Two Characteristic Behavior Of Piecewise Continuous Systems

In recent years considerable attentions were paid on the discontinuous conservative systems. For example, Bambi Hu, He-Shen Chen and cooperators studied a piecewise continuous map which described the motion of a kicked ion in an infinite potential well. They found some characteristics, such as a stochastic web induced by the discontinuity of the system. Also, Jian Wang and Xiao-Ling Ding found a special property named "quasi-dissipative" in a system concatenated by two area-preserving maps. The system can be viewed as a model of an electronic relaxation oscillator with over- voltage protection. We suggest to study a special kicked rotor moving in a piecewise continuous force field.

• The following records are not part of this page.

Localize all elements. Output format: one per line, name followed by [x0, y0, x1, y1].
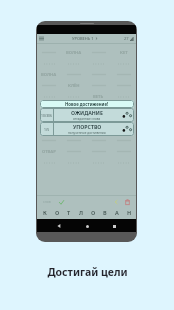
button[interactable]: А: [111, 206, 123, 219]
staticText: Л: [79, 209, 84, 216]
button[interactable]: ВОЛНА: [61, 47, 86, 58]
staticText: ВОЛНА: [66, 50, 82, 56]
staticText: ОЖИДАНИЕ: [71, 109, 103, 116]
button[interactable]: Н: [123, 206, 135, 219]
button[interactable]: Menu: [37, 34, 46, 43]
button[interactable]: Delete: [122, 197, 132, 207]
staticText: слов: [43, 199, 51, 204]
button[interactable]: [61, 91, 86, 102]
staticText: 1/5: [44, 127, 50, 132]
button[interactable]: [37, 113, 61, 124]
button[interactable]: В: [99, 206, 111, 219]
button[interactable]: [61, 113, 86, 124]
button[interactable]: [111, 135, 136, 146]
button[interactable]: 1/5: [40, 122, 134, 136]
button[interactable]: Home: [81, 220, 93, 232]
button[interactable]: [37, 102, 61, 113]
staticText: Н: [127, 209, 132, 216]
button[interactable]: Undo: [112, 198, 120, 206]
button[interactable]: [86, 113, 111, 124]
button[interactable]: Back: [53, 220, 65, 232]
button[interactable]: Recents: [108, 220, 120, 232]
button[interactable]: [111, 124, 136, 135]
staticText: О: [55, 209, 60, 216]
button[interactable]: [61, 135, 86, 146]
staticText: 27: [124, 36, 129, 41]
button[interactable]: УРОВЕНЬ 1: [72, 36, 98, 41]
button[interactable]: Т: [63, 206, 75, 219]
staticText: УПОРСТВО: [73, 123, 102, 130]
staticText: В: [103, 209, 107, 216]
staticText: 10/306: [41, 113, 52, 118]
staticText: КЛЁН: [68, 83, 80, 89]
button[interactable]: [111, 102, 136, 113]
button[interactable]: Confirm: [57, 198, 65, 206]
button[interactable]: К: [38, 206, 51, 219]
staticText: отгаданные слова: [73, 117, 101, 121]
button[interactable]: О: [51, 206, 63, 219]
button[interactable]: 10/306: [40, 108, 134, 122]
button[interactable]: [37, 124, 61, 135]
button[interactable]: [61, 102, 86, 113]
staticText: ОТВАР: [42, 149, 56, 155]
staticText: ВОЛНА: [41, 72, 57, 78]
staticText: ВЕТЬ: [93, 94, 104, 100]
button[interactable]: [111, 113, 136, 124]
button[interactable]: О: [87, 206, 99, 219]
staticText: полученные достижения: [68, 131, 106, 135]
button[interactable]: ВЕТЬ: [86, 91, 111, 102]
staticText: К: [43, 209, 47, 216]
staticText: УРОВЕНЬ 1: [72, 36, 94, 41]
staticText: А: [115, 209, 119, 216]
button[interactable]: Л: [75, 206, 87, 219]
button[interactable]: ВОЛНА: [37, 69, 61, 80]
staticText: КЕТ: [120, 50, 128, 56]
button[interactable]: [86, 124, 111, 135]
staticText: Т: [67, 209, 71, 216]
staticText: О: [91, 209, 96, 216]
button[interactable]: КЕТ: [111, 47, 136, 58]
button[interactable]: [37, 135, 61, 146]
button[interactable]: [37, 91, 61, 102]
button[interactable]: [61, 124, 86, 135]
button[interactable]: [111, 91, 136, 102]
staticText: Новое достижение!: [65, 101, 109, 107]
button[interactable]: [86, 102, 111, 113]
button[interactable]: КЛЁН: [61, 80, 86, 91]
button[interactable]: ОТВАР: [37, 146, 61, 157]
staticText: Достигай цели: [47, 265, 128, 279]
button[interactable]: [86, 135, 111, 146]
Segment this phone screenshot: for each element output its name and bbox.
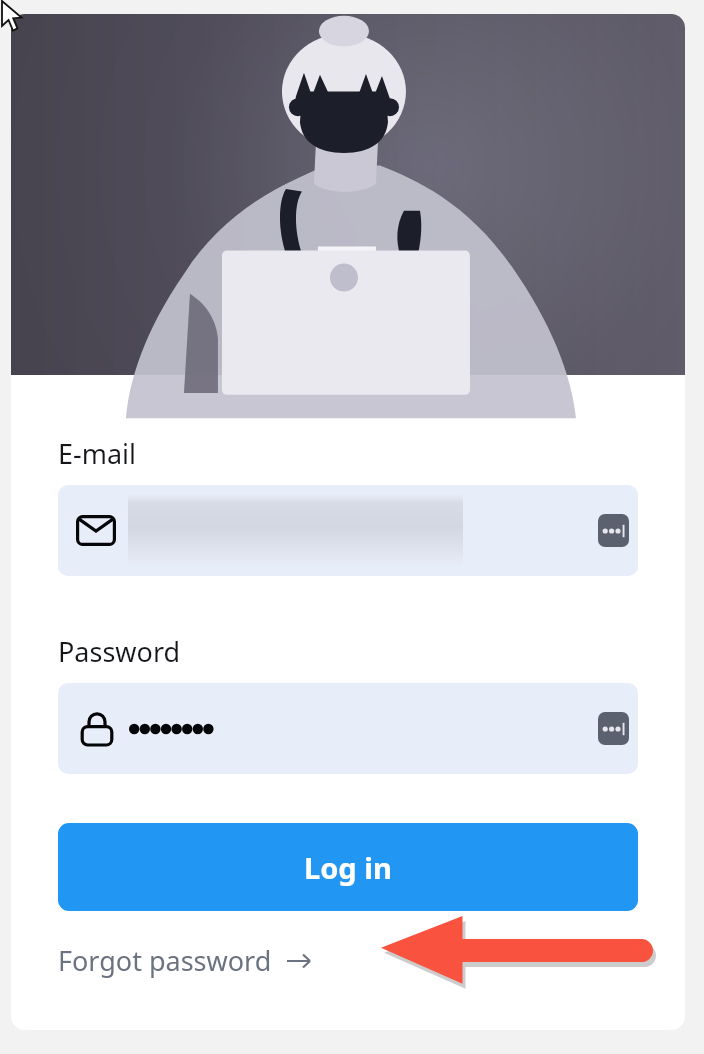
button[interactable]: Forgot password xyxy=(58,942,312,979)
button[interactable]: More options xyxy=(598,712,629,745)
staticText: Forgot password xyxy=(58,942,272,979)
button[interactable]: Log in xyxy=(58,823,638,911)
staticText: Log in xyxy=(304,848,392,887)
staticText: E-mail xyxy=(58,435,137,472)
staticText: Password xyxy=(58,633,181,670)
button[interactable]: More options xyxy=(598,514,629,547)
button[interactable]: More options xyxy=(58,485,638,576)
button[interactable]: More options xyxy=(58,683,638,774)
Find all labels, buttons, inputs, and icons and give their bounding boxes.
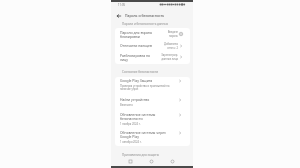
staticText: Зарегистрир. данные лица [161, 53, 178, 61]
staticText: Найти устройство [120, 97, 150, 102]
staticText: 1 ноября 2024 г. [120, 122, 141, 126]
staticText: Разблокировка по лицу [120, 53, 150, 62]
button[interactable]: Google Play Защита [115, 77, 190, 94]
button[interactable]: Назад [114, 11, 123, 20]
button[interactable]: Пароли для экрана блокировки [115, 28, 190, 40]
staticText: Добавлено отпеч.: 2 [164, 42, 178, 50]
staticText: Google Play Защита [120, 78, 153, 83]
button[interactable]: Главный экран [147, 157, 155, 165]
staticText: Отпечатки пальцев [120, 43, 152, 48]
staticText: Приложения для защиты [122, 153, 159, 157]
staticText: Состояние безопасности [122, 70, 159, 74]
button[interactable]: Недавние [126, 157, 134, 165]
staticText: Пароль и безопасность [125, 13, 165, 18]
button[interactable]: Найти устройство [115, 94, 190, 111]
staticText: Введите пароль [167, 30, 178, 38]
staticText: Пароли и безопасность данных [122, 22, 169, 26]
staticText: Включено [120, 103, 133, 107]
button[interactable]: Обновление системы безопасности [115, 111, 190, 128]
staticText: 1 октября 2024 г. [120, 140, 142, 144]
button[interactable]: Назад [168, 157, 176, 165]
button[interactable]: Отпечатки пальцев [115, 40, 190, 51]
staticText: Пароли для экрана блокировки [120, 30, 152, 39]
button[interactable]: Разблокировка по лицу [115, 51, 190, 63]
staticText: Обновление системы через Google Play [120, 130, 166, 139]
button[interactable]: Обновление системы через Google Play [115, 128, 190, 145]
staticText: 11:05 [118, 3, 126, 7]
staticText: Обновление системы безопасности [120, 112, 156, 121]
staticText: Проверка устройства и приложений на нали… [120, 84, 170, 90]
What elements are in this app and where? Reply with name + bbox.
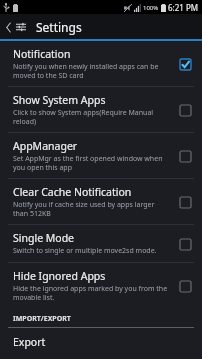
staticText: Notification xyxy=(13,47,71,61)
staticText: Notify you if cache size used by apps la… xyxy=(13,200,155,218)
staticText: Switch to single or multiple move2sd mod… xyxy=(13,246,157,256)
staticText: Single Mode xyxy=(13,231,75,245)
staticText: Settings xyxy=(36,19,82,35)
staticText: 100% xyxy=(143,4,159,12)
staticText: 6:21 PM xyxy=(168,2,199,13)
staticText: IMPORT/EXPORT xyxy=(13,314,71,324)
staticText: Notify you when newly installed apps can… xyxy=(13,62,159,80)
button[interactable]: Notification xyxy=(0,41,202,86)
button[interactable]: Single Mode xyxy=(0,225,202,262)
staticText: Show System Apps xyxy=(13,93,106,107)
button[interactable]: AppManager xyxy=(0,133,202,178)
staticText: Click to show System apps(Require Manual… xyxy=(13,108,154,126)
staticText: Hide Ignored Apps xyxy=(13,269,106,283)
button[interactable]: Show System Apps xyxy=(0,87,202,132)
button[interactable]: Clear Cache Notification xyxy=(0,179,202,224)
staticText: AppManager xyxy=(13,139,78,153)
button[interactable]: Hide Ignored Apps xyxy=(0,263,202,308)
staticText: Clear Cache Notification xyxy=(13,185,132,199)
button[interactable]: Back xyxy=(0,14,32,39)
staticText: Set AppMgr as the first opened window wh… xyxy=(13,154,163,172)
button[interactable]: Export xyxy=(0,328,202,359)
staticText: Hide the ignored apps marked by you from… xyxy=(13,284,168,302)
staticText: Export xyxy=(13,335,46,349)
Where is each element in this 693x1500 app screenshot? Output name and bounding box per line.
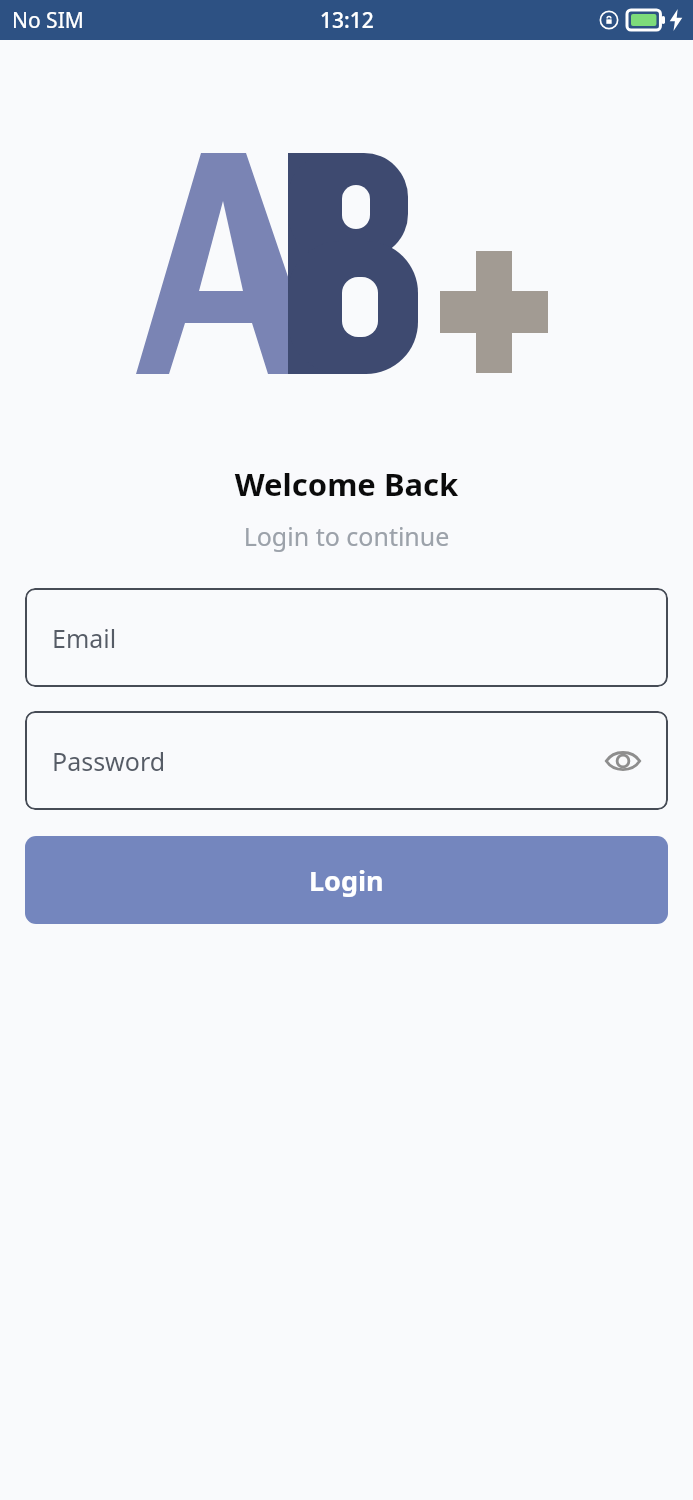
staticText: 13:12	[320, 6, 374, 35]
staticText: Welcome Back	[0, 463, 693, 505]
staticText: Email	[52, 621, 117, 655]
button[interactable]: Login	[25, 836, 668, 924]
staticText: Login to continue	[0, 519, 693, 553]
button[interactable]: Show password	[601, 739, 645, 783]
button[interactable]: Password	[25, 711, 668, 810]
staticText: Login	[309, 862, 384, 899]
staticText: Password	[52, 744, 166, 778]
staticText: No SIM	[12, 6, 84, 35]
button[interactable]: Email	[25, 588, 668, 687]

When adjusting a control parameter the system displays a transition from conservative to quasi-dissipative, and a change of a stochastic web formed by the set of the images of the discontinuous borderlines to a transient stochastic web. This transition and change can be described by the logarithmic dependence of the fractal dimension of the transient stochastic web on the control parameter, or by the variation rule of the averaged lifetime of the iterations in the transient stochastic web when changing the control parameter. These classical characteristics, such as the stochastic web formed by the set of the images of the discontinuous borderlines and the quasi-dissipative property, are interesting. An advantage of the current system is the possibility for searching their quantum correspondences. This thesis reports our first step investigation on it.Another system investigated is an electronic relaxation oscillator. A new kind of crisis, which is marked by a sudden change of a strange repeller, is observed in it. In order to analytically deduce the characteristic scaling law, we have constructed a simplified piecewise linear model that describes the characteristic phenomenon so that we can quantitatively and analytically deduce the sudden change of the rules of the fractal dimension of the strange repeller and the averaged lifetime in the region occupied by the original attractor at a critical parameter value when the repeller disappears. Our numerical investigation in the original electronic relaxation oscillatorshows very good agreement with the analytical conclusions.